Dün akşam Fenerbahçe taktiksel olarak çok kötü bir görüntü çizdi. İlk onbir başta olmak üzere, oyuncu değişiklikleri ve oyun planıyla beraber tümüyle sınıfta kaldı teknik direktör Pereira. Sizin de gözünüzden kaçmadığım bazı noktaları burada paylaşmak istiyorum:
- Rakip köşe vuruşu kullanırken kendi on sekizin içerisinde birikmek nasıl bir taktiktir.Onca yıldır maç seyrederim, ilk defa böyle bir görüntü gördüm. Sonucunda da ikinci gol geldi zaten.
- Üçlü savunma oynatmasına fazla bir söz söylemem. Aslında ligin başında ve hazırlık maçlarına baktığınızda bu kadar çabuk bu savunmayı oturtmasına şaşırmış ve alkışlamıştım. Çünkü zor bir sistemdir bu taktik. Ama gol yemeden ve yenilgisiz maçlar çıkarmıştı. Ama bir noktayı es geçiyordu hoca. Eğer ki bu üçlü çakılı oynarsa takım sahada eksik kalıyordu. Üçlünün sağında ve solundaki adamların sık sık ileri çıkıp orta saha ve atağı desteklemesi, onlar çıkmadığında da merkezlerindeki adamın çıkması gerekiyordu.
- İleri üçlü ile defans üçlüsü arasındaki mesafe çok fazla. Böyle olunca merkez orta saha ve kanat adamları ileri geri çalışmaktan, boşlukları doldurmaktan dolayı bitap düşüyorlar.
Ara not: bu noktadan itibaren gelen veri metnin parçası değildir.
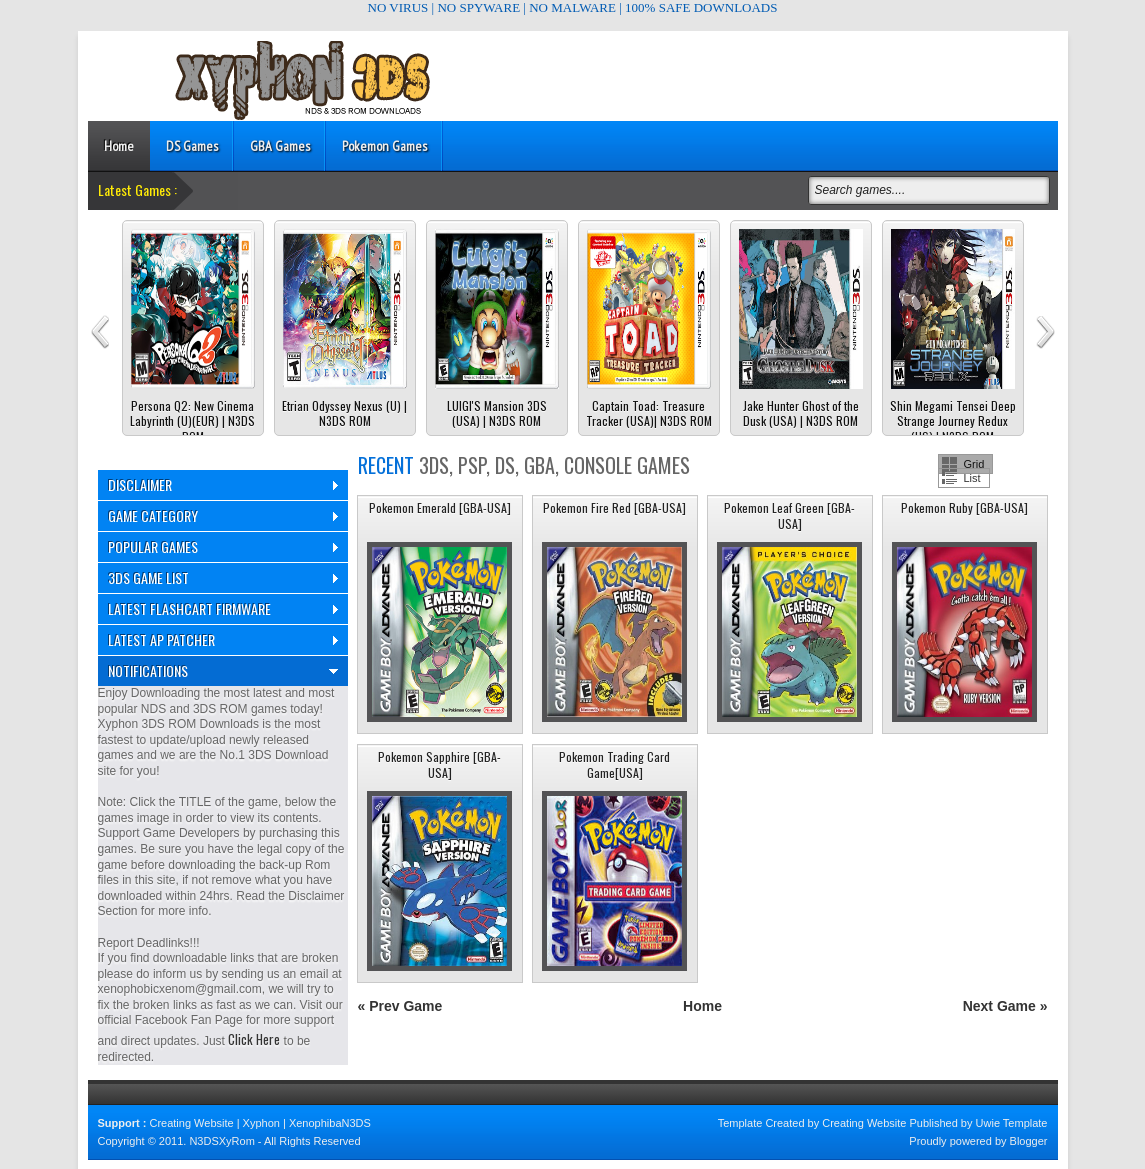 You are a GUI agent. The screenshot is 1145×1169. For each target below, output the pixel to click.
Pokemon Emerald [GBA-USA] (440, 507)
Bloklar birbirlerine yakın oynamalılar. Kompakta halde atağa çıkıp, defansa çekilmeliler. Tersi durum olduğu için, Gustavo gibi büyük bir futbolcu dahi taraftarın hedef tahtasına düşebiliyor.
- Pelkas bir türlü istenen fiziksel duruma gelmediği halde ilk onbir başlatmak, Zajc gibi Empoli’de bile tutunamayan, bal yapmayan arı olan bir futbolcuda ısrar etmek büyük hata.
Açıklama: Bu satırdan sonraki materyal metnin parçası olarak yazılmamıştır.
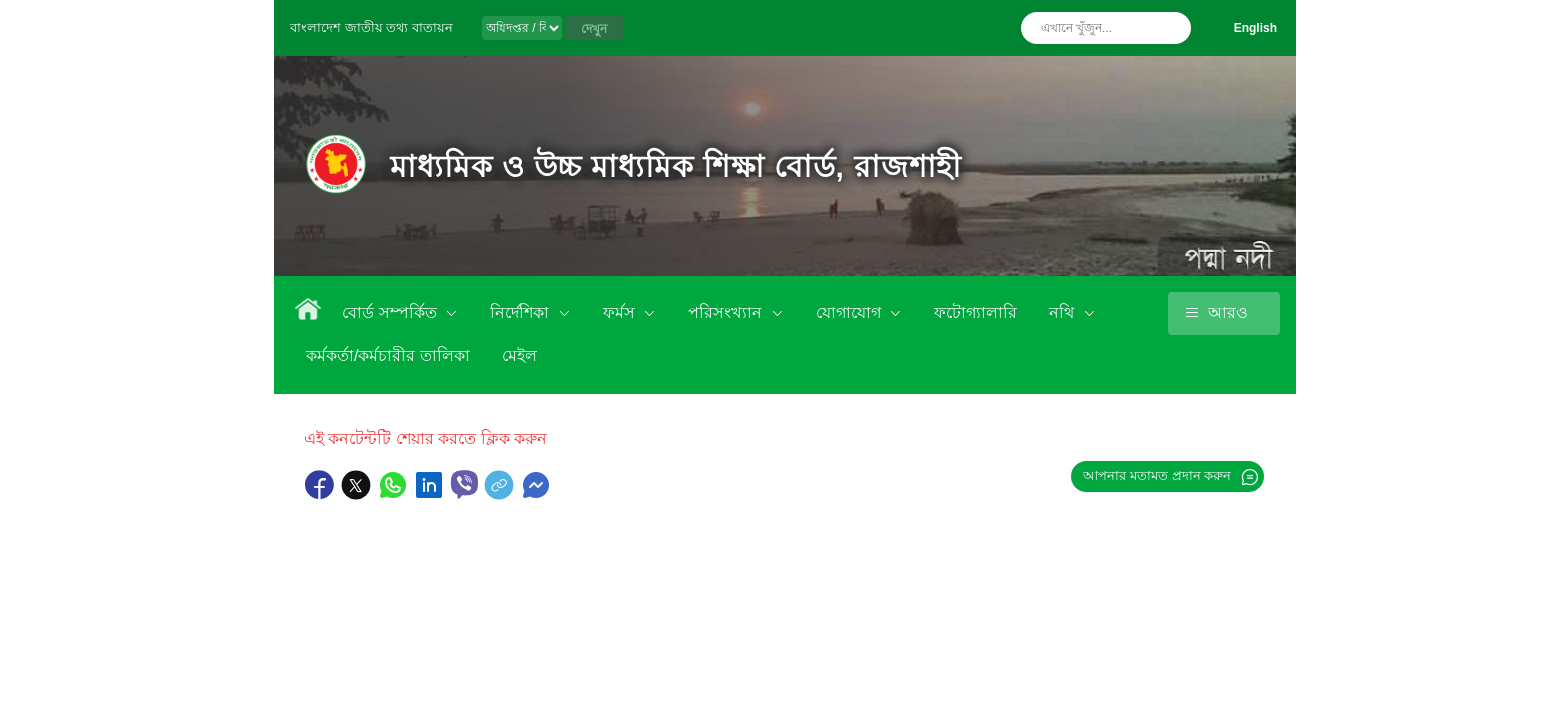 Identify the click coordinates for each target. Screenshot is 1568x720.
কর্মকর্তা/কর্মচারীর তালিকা (388, 355)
- Başarılı takımlara bakıldığında hep kadro istikrarına sahip takımlar olduğu görülür. Futbolcuların birbirini tanımaları, açıklarını kapamaları, pozisyon almaları, atakta ve hücumda aynı dili konuşmaları ancak bu şekilde olur. ancak ne yazık ki Fenerbahçe , özellikle ileri üçlü olmak üzere her maça farklı oyuncularla maça çıkıyor. Bu da sahada ne yaptığını bilmeyen oyuncular topluluğu görmemize neden oluyor.
- Pereira’nın bir anda 3-4 futbolcu değiştirme hastalığından kurtulması gerek diye pek çok kez söylemiştim. Çünkü böyle değişiklikler yüzünden futbolcular birbirini tanıyana kadar en az on-on beş dakika geçiyor. Bir de taktiksel değişiklik olunca saha tam bir curcunaya dönüşüyor. Ayrıca gol yeme riskinizi de arttırıyor. Alanyaspor maçında bunu yaşadık ve Pereira ders çıkarmıştır diye düşünmüştüm. Ama ne yazık ki çıkarmamış ki bu maçta yine yaptı. Hem de daha ilk yarı bitmeden. Bu aslında kendi hatanı kabul etmektir. Ben yanlış on bir çıkardım demektir. Ancak daha da kötüsü son dakikalarda takımın on kişi kalmasının önünü açmıştır.
- Son olarak Burak Kapacak ve Meyer neden hiç düşünülmüyor diye sormak istiyorum. Muhammed’in bile oynatıldığı bir kadroda Milli futbolcu Burak neden hiç şans bulamıyor. Hele ki stoper olan Tisserand’ın bile ondan daha iyi orta yaptığı Nazım’ın yerine.
Bu maçla Fenerbahçe üç puandan fazlasını kaybetti. Hocaya ve bu hocayı son anda getiren, takımın en büyük ihtiyacı olan yıldız forveti alamayan yönetime olan güveni. Tabi bir de takımın en önemli üç futbolcusu olan Altay, Gustavo ve Valencia’yı. Çok hoşlandığım bir deyim değildir ama sanki Galatasaray maçı Pereira ve belki de yönetimin kaderini belirleyecek maç olacak.